Ecco, i rettori di queste università (tutte statali) dovrebbero essere i primi ad essere auditi in una fase di “ripartenza” della Commissione Segre: possibilmente in diretta Rai, dopo anni di testimonianze subito finite nel cestino degli archivi. Perché i capi degli atenei (statali) italiani non hanno opposto la minima resistenza a proteste antisemite di crescente violenza? Perché non hanno chiamato la polizia e sgomberato i campus, come i loro colleghi americani (tutti o quasi “democratici”)?
Una testimonianza fondamentale sarebbe anche quella del ministro dell’Interno Matteo Piantedosi: oggetto di reprimenda da parte del Quirinale per aver dato ordine alle polizia di proteggere “luoghi sensibili” dell’ebraismo a Pisa. Chi più del capo del Viminale può offrire una mappa aggiornata dalle correnti di antisemitismo – soprattutto giovanile – in Italia? Piantedosi lo ha ripetuto anche l’altro giorno: l’odio antisemita più pericoloso è “nelle piazze”.
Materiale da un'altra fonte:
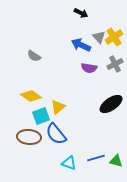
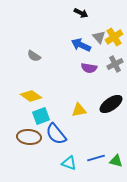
yellow triangle: moved 21 px right, 3 px down; rotated 28 degrees clockwise
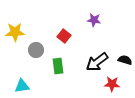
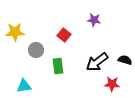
red square: moved 1 px up
cyan triangle: moved 2 px right
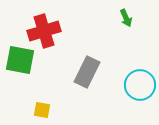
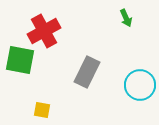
red cross: rotated 12 degrees counterclockwise
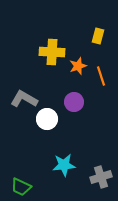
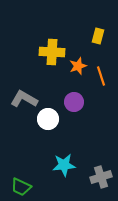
white circle: moved 1 px right
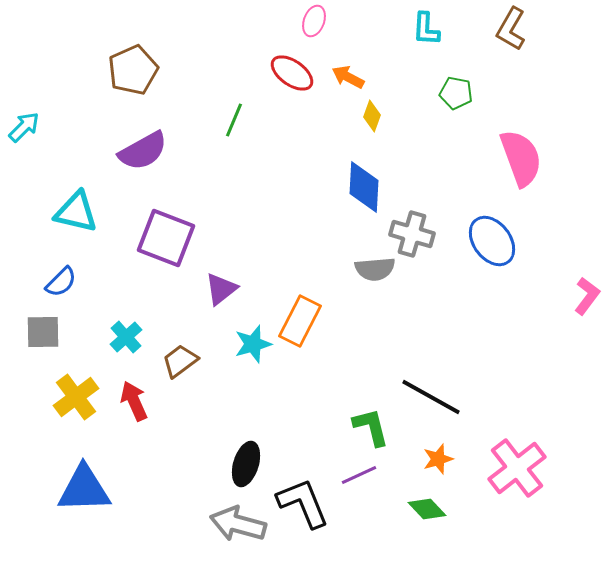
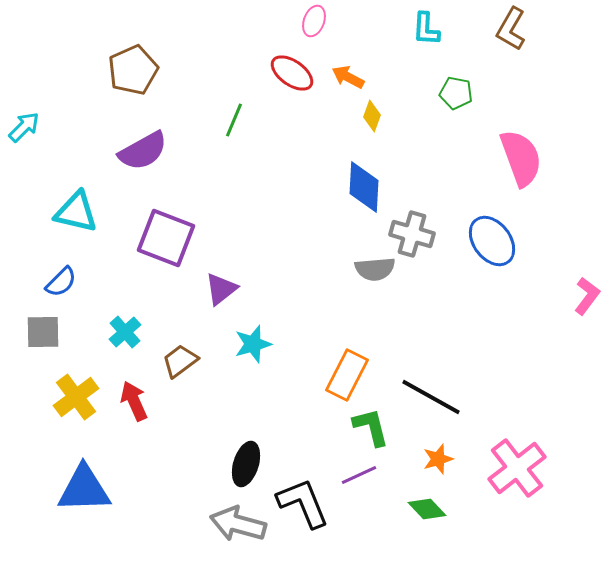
orange rectangle: moved 47 px right, 54 px down
cyan cross: moved 1 px left, 5 px up
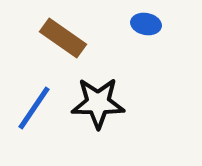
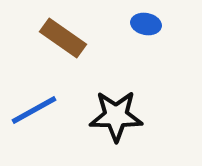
black star: moved 18 px right, 13 px down
blue line: moved 2 px down; rotated 27 degrees clockwise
Appare non più rinviabile anche un intervento della presidente dell’Ucei, Noemi di Segni. Da mesi la presidente della comunità ebraiche italiane si sgola per denunciare la recrudescenza dell’antisemitismo sulla scia della guerra di Gaza. E siamo al punto: la Commissione Segre è il luogo dedicato a “giudicare” in modo chiaro cos’è oggi “antisemitismo”. Soprattutto se – in particolare – è tale la contestazione allo Stato d’Israele quando “difende il suo diritto all’esistenza” come ha fatto e continua a fare dopo il sanguinoso attacco di Hamas.
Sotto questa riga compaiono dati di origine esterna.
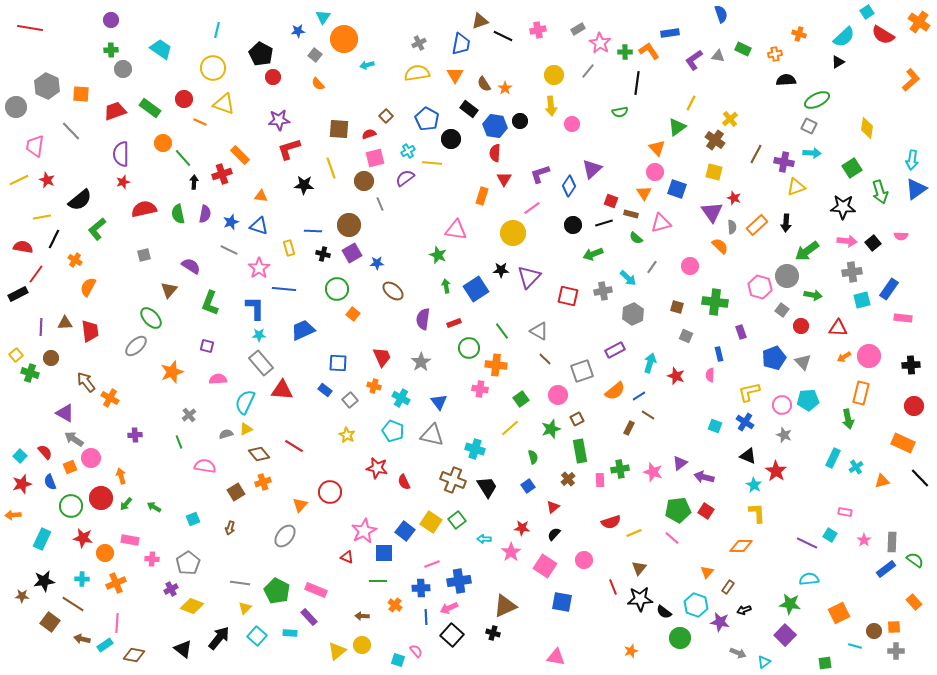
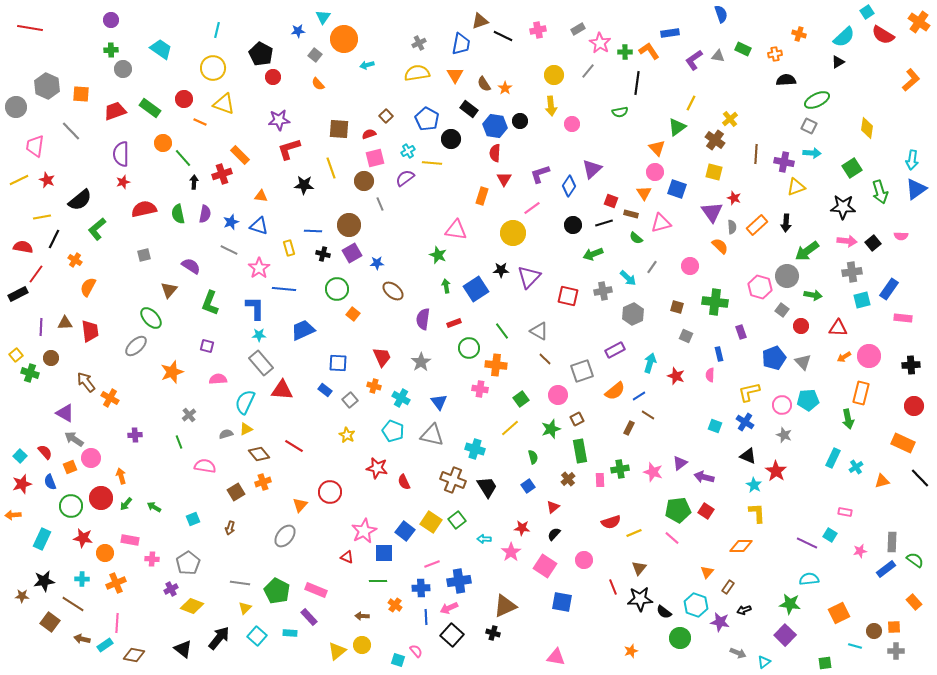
brown line at (756, 154): rotated 24 degrees counterclockwise
pink star at (864, 540): moved 4 px left, 11 px down; rotated 24 degrees clockwise
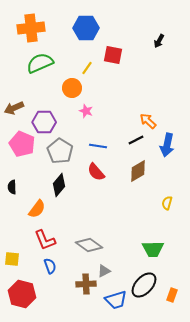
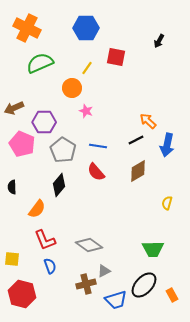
orange cross: moved 4 px left; rotated 32 degrees clockwise
red square: moved 3 px right, 2 px down
gray pentagon: moved 3 px right, 1 px up
brown cross: rotated 12 degrees counterclockwise
orange rectangle: rotated 48 degrees counterclockwise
Un’altra voce che forse dovrebbe chiedere per prima di essere ascoltata è quella della segretaria Pd Elly Schlein: israelita di nome e cognome, figlia di un politologo israelita “dem” statunitense. La leader Pd è certa anche lei che l’antisemitismo sia una malapianta da estirpare solo nell’orto politico-culturale della premier “nera”? Oppure il caso Fanpage-FdI è solo una pagliuzza agitata ad arte per nascondere le travi antisemite piantate – e mai sepolte – nella sinistra italiana? In ogni caso: come la pensa Schlein sull’antisemitismo in Italia e sulla crisi di Gaza?
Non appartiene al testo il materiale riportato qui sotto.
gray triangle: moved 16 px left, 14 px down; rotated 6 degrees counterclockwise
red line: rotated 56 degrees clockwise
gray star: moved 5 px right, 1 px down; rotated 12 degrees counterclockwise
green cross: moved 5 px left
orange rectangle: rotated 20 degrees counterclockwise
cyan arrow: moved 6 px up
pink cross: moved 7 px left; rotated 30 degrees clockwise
Nella Francia incandescente di questi giorni, la pregiudiziale antisemita pesa sulla sinistra antagonista di Jean-Luc Mélenchon. La sinistra israeliana, dal canto suo, è preoccupatissima che il governo dell’ultradestra nazionalista-religiosa trovi una sponda decisiva in Europa con il possibile avvento a Parigi del lepenismo anti-islamico (gemello di quello olandese, da ieri formalmente al governo all’Aja). Sempre dentro i confini Ue, nella Svezia di centrodestra in piazza viene dato alle fiamme il Corano, non la bandiera israeliana. È stata semmai la tecnocrazia di Bruxelles ad alzare via via il tiro contro il governo Netanyahu (ancora alla vigilia dell’euro-voto i ministri degli esteri dei Ventisette hanno discusso possibili sanzioni contro i coloni nei Territori). Perché non invitare davanti alla Commissione Segre anche Ursula von der Leyen, appena confermata per un quinquennio presidente della Commissione Ue? O il semi-presidente francese Emmanuel Macron, che ancora ieri – a cinque giorni da un voto per lui forse fatale – si è scagliato contro il governo israeliano?